The filmmakers sought to make a movie that could have the same impact as The Exorcist (1973) had done five years earlier. They hired John Carpenter on the strength of Assault on Precinct 13 (1976) and he and Debra Hill set about writing a script, originally called The Babysitter Murders. It was producer Irwin Yablans who suggested setting it Halloween astonished that nobody had thought to do it yet. The rest, as they say, is history.
After Halloween it became the norm in slasher movies to use public holidays as a setting for slaughter. Friday the 13th, April Fool's Day, Silent Night, Deadly Night. Although Black Christmas (1974) had got in there first, but Halloween set the trend.

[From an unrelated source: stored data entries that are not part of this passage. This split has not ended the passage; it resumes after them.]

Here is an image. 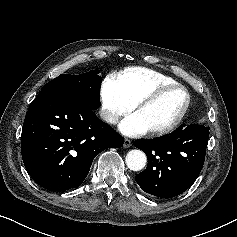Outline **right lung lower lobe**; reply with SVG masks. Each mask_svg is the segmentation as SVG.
<instances>
[{"label":"right lung lower lobe","mask_w":237,"mask_h":237,"mask_svg":"<svg viewBox=\"0 0 237 237\" xmlns=\"http://www.w3.org/2000/svg\"><path fill=\"white\" fill-rule=\"evenodd\" d=\"M124 138L94 110L60 94L39 93L30 104L21 134L25 168L41 187L76 188L93 159L104 149L119 148Z\"/></svg>","instance_id":"1"}]
</instances>
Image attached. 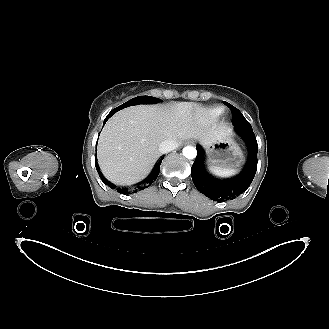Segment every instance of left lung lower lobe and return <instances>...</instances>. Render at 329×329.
I'll return each instance as SVG.
<instances>
[{
    "mask_svg": "<svg viewBox=\"0 0 329 329\" xmlns=\"http://www.w3.org/2000/svg\"><path fill=\"white\" fill-rule=\"evenodd\" d=\"M235 129L244 140L248 152V161L239 175L224 180L212 177L204 168L200 147H197V157L192 165L191 176L195 187L206 197L219 202L233 200L244 193L257 170L258 144L250 123L235 125Z\"/></svg>",
    "mask_w": 329,
    "mask_h": 329,
    "instance_id": "1",
    "label": "left lung lower lobe"
}]
</instances>
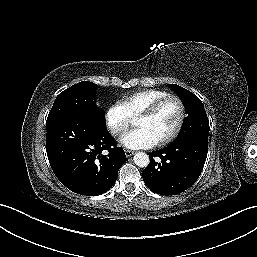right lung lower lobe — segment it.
I'll return each instance as SVG.
<instances>
[{
  "instance_id": "1",
  "label": "right lung lower lobe",
  "mask_w": 257,
  "mask_h": 257,
  "mask_svg": "<svg viewBox=\"0 0 257 257\" xmlns=\"http://www.w3.org/2000/svg\"><path fill=\"white\" fill-rule=\"evenodd\" d=\"M46 128L47 156L64 186L89 196L113 186L126 156L106 129L73 114L47 119Z\"/></svg>"
}]
</instances>
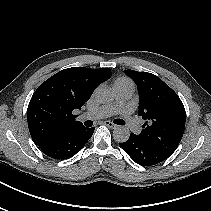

Halloween was a hit. It grossed $47 million against a budget of $325,000 so it was no surprise that the studio wanted sequels. And sequels they got. Some good, some, god awful.
Everything about Halloween cements it in place as a classic of horror cinema. It’s scary enough that it need not use gore to grab your attention. The accompanying music score is perfectly unsettling and now so iconic that even people who haven’t seen the film know what movie it's from. Michael Myers and that blank, expressionless mask have earned their place at the head of the table when it comes to the movie killer hall of fame. You can’t go to a film convention without seeing at least five Michael Myers Cosplayers.
It is an annual tradition that we watch this movie every Halloween night in our home and it never gets old. There have been many sequels and many imitators over the last 40 years and John Carpenter’s Halloween remains unsurpassed and unequalled.